Но никто не расслышал, что сказал Секула. Кругом стояли суровые, озабоченные, осунувшиеся от голода и усталости люди. Они однообразно раскачивались в такт движению вагона.

— Люди получат все, что им надо. Они захотят окружить себя красивыми вещами. Тогда, может быть, опять пойдут в ход долота резчиков, отыщутся старые рецепты благородных политур, и ремесленник опять будет творцом мебели, как когда-то. Я не за то, чтобы мы вернулись к деревянной сохе и хате, которая топится по-черному. Машины всегда будут нашими помощниками. Но все-таки только человеческая рука, да и то не всякая, может вдохнуть в предмет душу, потому что руку направляет не мотор, а мозг без всякой трансмиссии. Мозг, понимаешь, парень, мыслящий мозг. Поэтому ты не верь, когда разные «бобики» у нас в мастерской начнут распинаться о тайнах, великих тайнах ремесла. Они это нарочно, в особенности дурак мастер будет водить тебя за нос, чтобы ты подольше задарма работал. А по существу, им известны два клея да одна политура. Не было еще до сих пор заказа, который бы драгоценный мастер хоть немного не подпортил. Примчится потом на стройку, водку ставит, чтоб хозяину ничего не сказали. Стоит тогда на него посмотреть, на этого начальничка.

Они слезли с трамвая, и, пока шли наискось через поля, Секула до конца развил свою мысль, не хотел, чтоб у парня оставались неясности.

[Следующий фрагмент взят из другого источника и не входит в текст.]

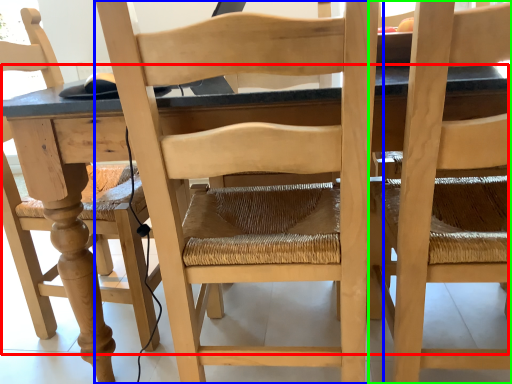 Question: Considering the real-world distances, which object is farthest from table (highlighted by a red box)? chair (highlighted by a blue box) or chair (highlighted by a green box)?

Choices:
 (A) chair
 (B) chair

Answer: (B) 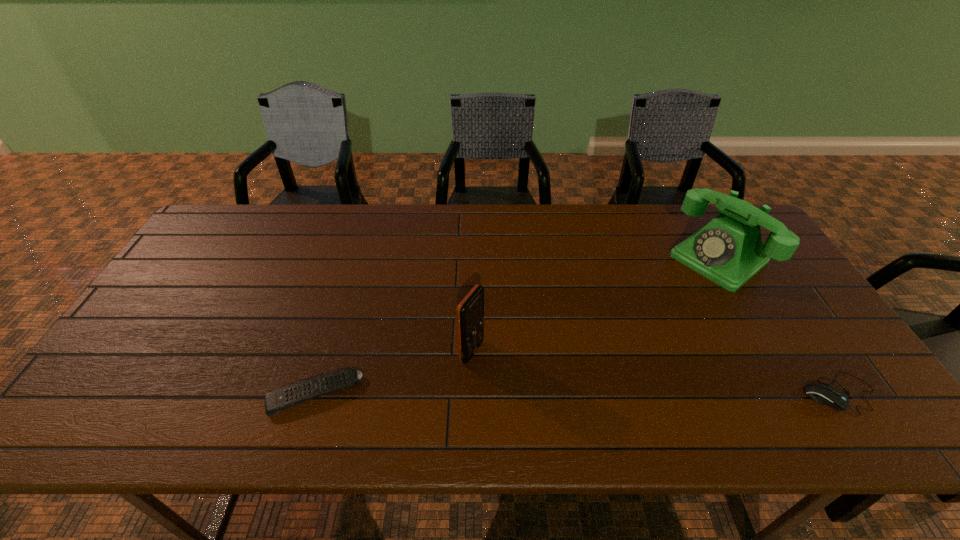 Image resolution: width=960 pixels, height=540 pixels. What are the coordinates of `remote control` in the screenshot? It's located at (278, 400).

This screenshot has height=540, width=960. What are the coordinates of `the shortest object` in the screenshot? It's located at (278, 400).

In order to click on computer mouse in this screenshot , I will do `click(833, 397)`.

Find the location of a particular element. This screenshot has height=540, width=960. telephone is located at coordinates (729, 251).

Locate an element on the screen. The width and height of the screenshot is (960, 540). the second object from left to right is located at coordinates (470, 312).

The height and width of the screenshot is (540, 960). I want to click on cellular telephone, so click(x=470, y=312).

Locate an element on the screen. The width and height of the screenshot is (960, 540). vacant space located 0.340m on the back of the remote control is located at coordinates (350, 275).

Where is `vacant space positioned 0.100m on the left of the computer mouse`? vacant space positioned 0.100m on the left of the computer mouse is located at coordinates 760,393.

I want to click on free spot located on the dial of the telephone, so click(678, 289).

Locate an element on the screen. The image size is (960, 540). vacant space situated 0.140m on the dial of the telephone is located at coordinates (663, 301). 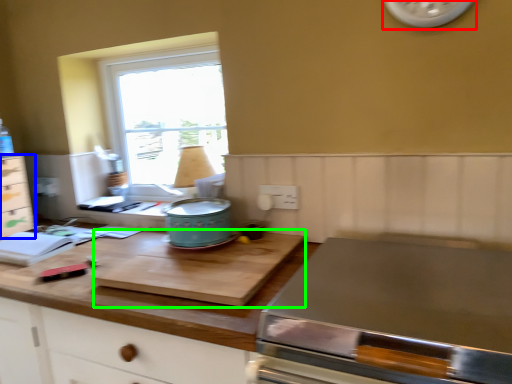 Question: Estimate the real-world distances between objects in this image. Which object is closer to clock (highlighted by a red box), cabinetry (highlighted by a blue box) or cutting board (highlighted by a green box)?

Choices:
 (A) cabinetry
 (B) cutting board

Answer: (B) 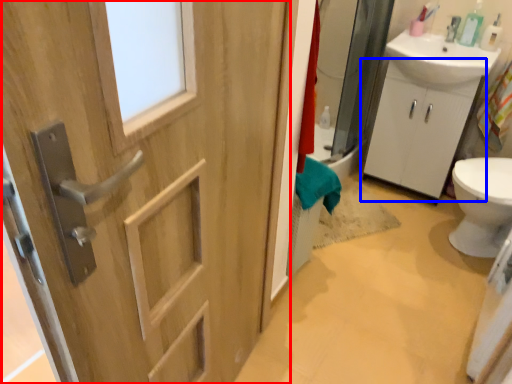 Question: Which object appears farthest to the camera in this image, door (highlighted by a red box) or bathroom cabinet (highlighted by a blue box)?

Choices:
 (A) door
 (B) bathroom cabinet

Answer: (B) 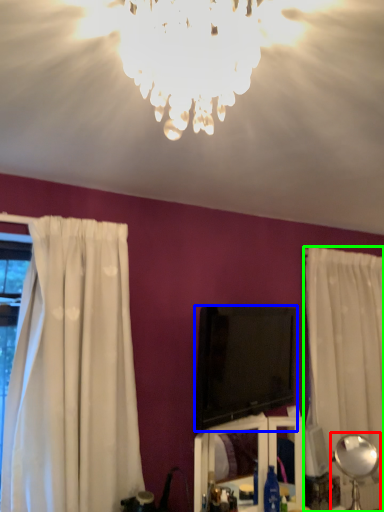 Question: Based on their relative distances, which object is farther from lamp (highlighted by a red box)? Choose from television (highlighted by a blue box) and curtain (highlighted by a green box).

Choices:
 (A) television
 (B) curtain

Answer: (A)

— Вот я говорил о мозге. Это не так просто… Потому что можно изобрести вещь хорошую и вещь плохую и сделать и то и другое одинаково талантливо. Можно выдумать электрическую лампочку и электрический стул… Можно выдумать войну и электрификацию всей страны. Можно выдумать фашизм и коммунизм. Такой, например, Кассиопея, что он выдумал? Хитрющий тип, браток, не чета нашему борову Бергу. Он говорит рабочему: «Вот тебе поликлиника, ясли, столовая с нарисованными на стенах птичками, но в профсоюз ты не вступай. Я тебе плачу, значит, я твой бог и хозяин. Никаких забастовок. Если придут другие рабочие и скажут: «Бастуй вместе с нами. Надо встать единым фронтом. Нас притесняют», — ты им не верь и отвечай так: «Я бастовать не буду, пан Кассиопея добрый. Я не хочу доставлять ему неприятности». А если ты с ними объединишься, я тебя вышвырну за ворота». Вот, браток, как Кассиопея вбивает клин в рабочий фронт. А кого эти птички и ночные горшки в яслях прельстили, того он доит, как корову, и дурачит, превращает во врага собственных братьев, затуманивает ему мозги, делает из него невольника. Видишь, что значит мыслить. Против таких, как Кассиопея или, например, Гитлер, направлена и моя мысль, и твоя, и мысль всех рабочих. Не только мысль, но и действия. Знаешь что, Стась, завтра Новый год, приходи ко мне вечером домой, я живу на улице Возниц. Я покажу тебе кое-что интересное и дам почитать одну книжку. Такую книжку сейчас днем с огнем по сыщешь. Моя старуха сделала бигос. Приходи… Знаешь что, — продолжал Секула, и его короткие рубленые фразы звучали сейчас, словно смолкающий гул артиллерии, — мне смеяться хочется над немцами и над их кретином-фюрером, когда я думаю о Советском Союзе. Эх вы, дурачье, дурачье, думаю я. Ну, пока, Стась. Желаю тебе в Новом году счастья. Боже мой, когда только это паскудство кончится.